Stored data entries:
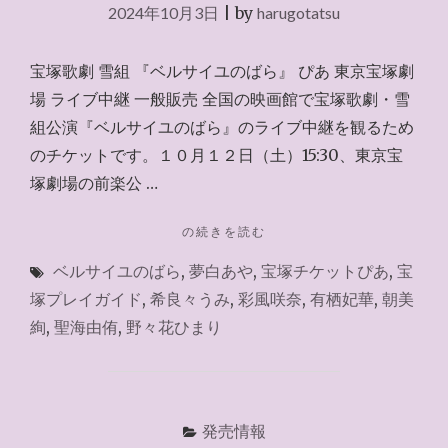
2024年10月3日
|
by
harugotatsu
宝塚歌劇 雪組 『ベルサイユのばら』 ぴあ 東京宝塚劇
場 ライブ中継 一般販売 全国の映画館で宝塚歌劇・雪
組公演『ベルサイユのばら』のライブ中継を観るため
のチケットです。１０月１２日（土）15:30、東京宝
塚劇場の前楽公 …
"チ
の続きを読む
ケ
ベルサイユのばら
,
夢白あや
,
宝塚チケットぴあ
,
宝
ッ
ト
塚プレイガイド
,
希良々うみ
,
彩風咲奈
,
有栖妃華
,
朝美
ぴ
絢
,
聖海由侑
,
野々花ひまり
あ
2024.10.5（前
楽）"
発売情報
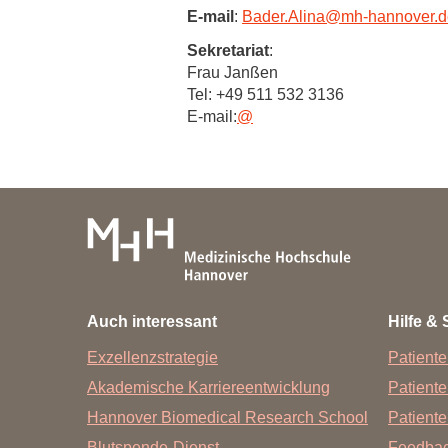
Zentrale Forschungseinrichtung Elektronenmikroskopie
E-mail
:
Bader.Alina
@
mh-hannover.d
Sekretariat
:
Akademische Karriereentwicklung
Frau Janßen
Tel: +49 511 532 3136
Ansprechpersonen
E-mail:
@
Hannover Biomedical Research School (HBRS)
Für Postdoktorand:innen
Für Ärzt:innen
Auch interessant
Hilfe & 
Exzellenzstrategie
Patiente
Akademische Karriereentwicklung
Patient
Hannover Biomedical Research School
Patiente
Blutspende-Dienst
Feedba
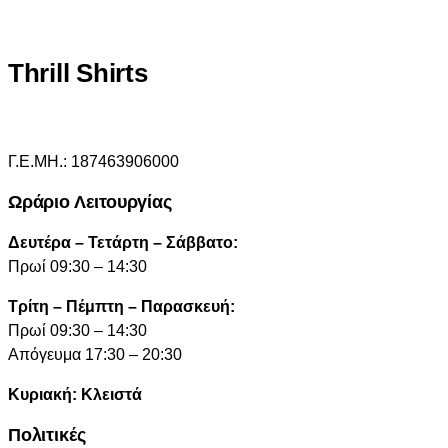
Thrill Shirts
Γ.Ε.ΜΗ.: 187463906000
Ωράριο Λειτουργίας
Δευτέρα – Τετάρτη – Σάββατο:
Πρωί 09:30 – 14:30
Τρίτη – Πέμπτη – Παρασκευή:
Πρωί 09:30 – 14:30
Απόγευμα 17:30 – 20:30
Κυριακή: Κλειστά
Πολιτικές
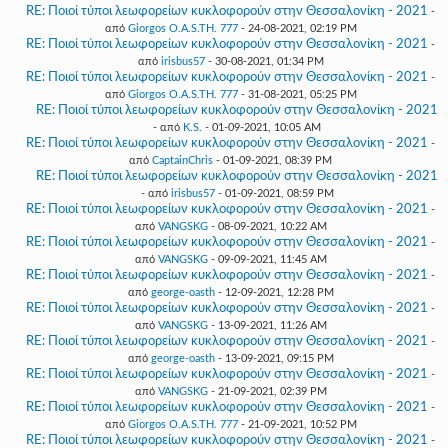
RE: Ποιοί τύποι λεωφορείων κυκλοφορούν στην Θεσσαλονίκη - 2021
-
από
Giorgos O.A.S.TH. 777
- 24-08-2021, 02:19 PM
RE: Ποιοί τύποι λεωφορείων κυκλοφορούν στην Θεσσαλονίκη - 2021
-
από
irisbus57
- 30-08-2021, 01:34 PM
RE: Ποιοί τύποι λεωφορείων κυκλοφορούν στην Θεσσαλονίκη - 2021
-
από
Giorgos O.A.S.TH. 777
- 31-08-2021, 05:25 PM
RE: Ποιοί τύποι λεωφορείων κυκλοφορούν στην Θεσσαλονίκη - 2021
- από
K.S.
- 01-09-2021, 10:05 AM
RE: Ποιοί τύποι λεωφορείων κυκλοφορούν στην Θεσσαλονίκη - 2021
-
από
CaptainChris
- 01-09-2021, 08:39 PM
RE: Ποιοί τύποι λεωφορείων κυκλοφορούν στην Θεσσαλονίκη - 2021
- από
irisbus57
- 01-09-2021, 08:59 PM
RE: Ποιοί τύποι λεωφορείων κυκλοφορούν στην Θεσσαλονίκη - 2021
-
από
VANGSKG
- 08-09-2021, 10:22 AM
RE: Ποιοί τύποι λεωφορείων κυκλοφορούν στην Θεσσαλονίκη - 2021
-
από
VANGSKG
- 09-09-2021, 11:45 AM
RE: Ποιοί τύποι λεωφορείων κυκλοφορούν στην Θεσσαλονίκη - 2021
-
από
george-oasth
- 12-09-2021, 12:28 PM
RE: Ποιοί τύποι λεωφορείων κυκλοφορούν στην Θεσσαλονίκη - 2021
-
από
VANGSKG
- 13-09-2021, 11:26 AM
RE: Ποιοί τύποι λεωφορείων κυκλοφορούν στην Θεσσαλονίκη - 2021
-
από
george-oasth
- 13-09-2021, 09:15 PM
RE: Ποιοί τύποι λεωφορείων κυκλοφορούν στην Θεσσαλονίκη - 2021
-
από
VANGSKG
- 21-09-2021, 02:39 PM
RE: Ποιοί τύποι λεωφορείων κυκλοφορούν στην Θεσσαλονίκη - 2021
-
από
Giorgos O.A.S.TH. 777
- 21-09-2021, 10:52 PM
RE: Ποιοί τύποι λεωφορείων κυκλοφορούν στην Θεσσαλονίκη - 2021
-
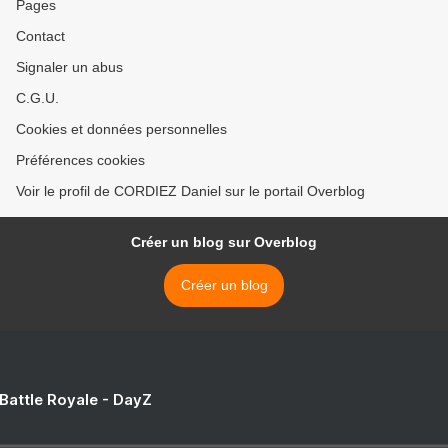
Pages
Contact
Signaler un abus
C.G.U.
Cookies et données personnelles
Préférences cookies
Voir le profil de CORDIEZ Daniel sur le portail Overblog
Créer un blog sur Overblog
Créer un blog
 Battle Royale - DayZ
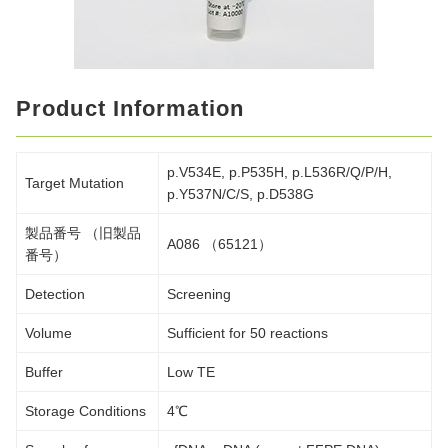
Product Information
p.V534E, p.P535H, p.L536R/Q/P/H,
Target Mutation
p.Y537N/C/S, p.D538G
製品番号 （旧製品
A086 （65121）
番号）
Detection
Screening
Volume
Sufficient for 50 reactions
Buffer
Low TE
Storage Conditions
4℃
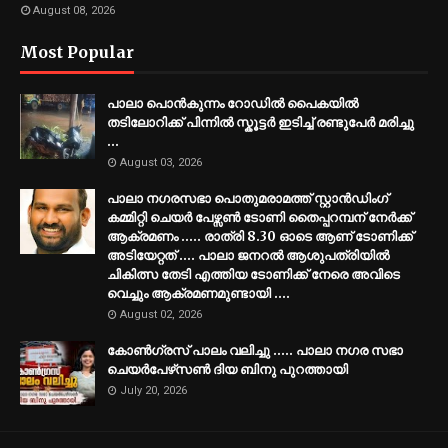
August 08, 2026
Most Popular
പാലാ പൊൻകുന്നം റോഡിൽ പൈകയിൽ
തടിലോറിക്ക് പിന്നിൽ സ്കൂട്ടർ ഇടിച്ച് രണ്ടുപേർ മരിച്ചു
...
August 03, 2026
പാലാ നഗരസഭാ പൊതുമരാമത്ത് സ്റ്റാൻഡിംഗ്
കമ്മിറ്റി ചെയർ പേഴ്സൺ ടോണി തൈപ്പറമ്പന് നേർക്ക്
ആക്രമണം ..... രാത്രി 8.30 ഓടെ ആണ് ടോണിക്ക്
അടിയേറ്റത് .... പാലാ ജനറൽ ആശുപത്രിയിൽ
ചികിത്സ തേടി എത്തിയ ടോണിക്ക് നേരെ അവിടെ
വെച്ചും ആക്രമണമുണ്ടായി ....
August 02, 2026
കോൺഗ്രസ് പാലം വലിച്ചു ..... പാലാ നഗര സഭാ
ചെയർപേഴ്‌സൺ ദിയ ബിനു പുറത്തായി
July 20, 2026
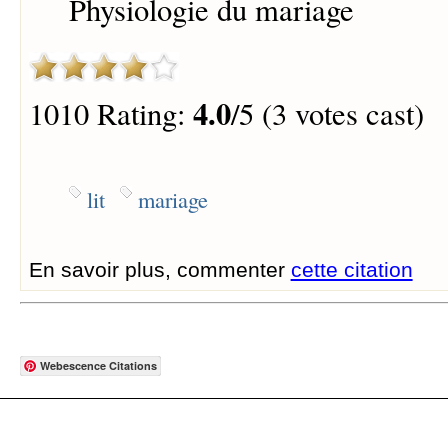
Physiologie du mariage
4.0
1010 Rating:
/5 (3 votes cast)
lit
mariage
En savoir plus, commenter
cette citation
Webescence Citations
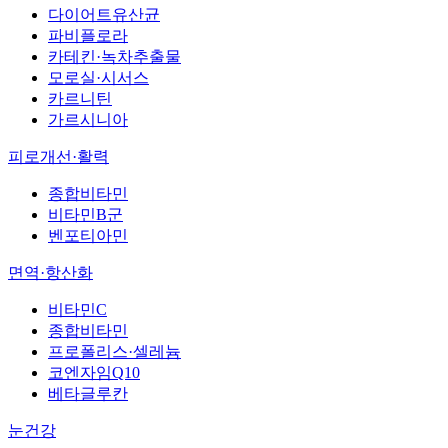
다이어트유산균
파비플로라
카테킨·녹차추출물
모로실·시서스
카르니틴
가르시니아
피로개선·활력
종합비타민
비타민B군
벤포티아민
면역·항산화
비타민C
종합비타민
프로폴리스·셀레늄
코엔자임Q10
베타글루칸
눈건강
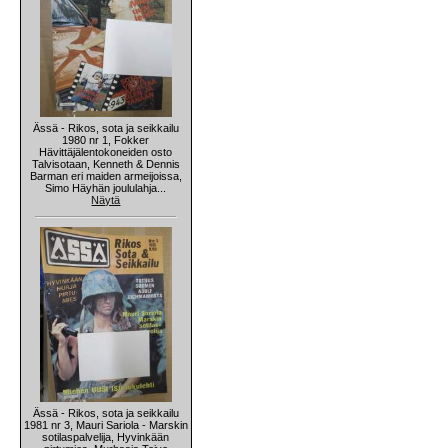
Ässä - Rikos, sota ja seikkailu
1980 nr 1, Fokker
Hävittäjälentokoneiden osto
Talvisotaan, Kenneth & Dennis
Barman eri maiden armeijoissa,
Simo Häyhän joululahja...
Näytä
Ässä - Rikos, sota ja seikkailu
1981 nr 3, Mauri Sariola - Marskin
sotilaspalvelija, Hyvinkään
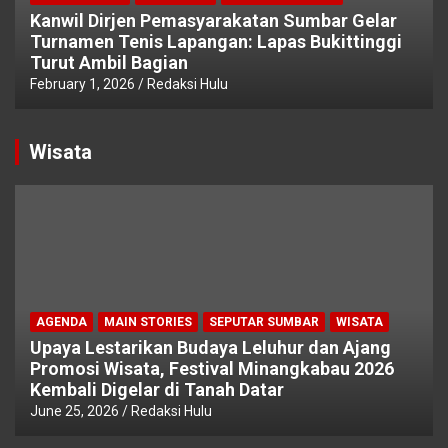
Kanwil Dirjen Pemasyarakatan Sumbar Gelar
Turnamen Tenis Lapangan: Lapas Bukittinggi
Turut Ambil Bagian
February 1, 2026
Redaksi Hulu
Wisata
AGENDA
MAIN STORIES
SEPUTAR SUMBAR
WISATA
Upaya Lestarikan Budaya Leluhur dan Ajang
Promosi Wisata, Festival Minangkabau 2026
Kembali Digelar di Tanah Datar
June 25, 2026
Redaksi Hulu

Activity:
All lines in the preceding records that hold the word "innen" need to be copied.

Exercise answer:
Für Postdoktorand:innen
Für Ärzt:innen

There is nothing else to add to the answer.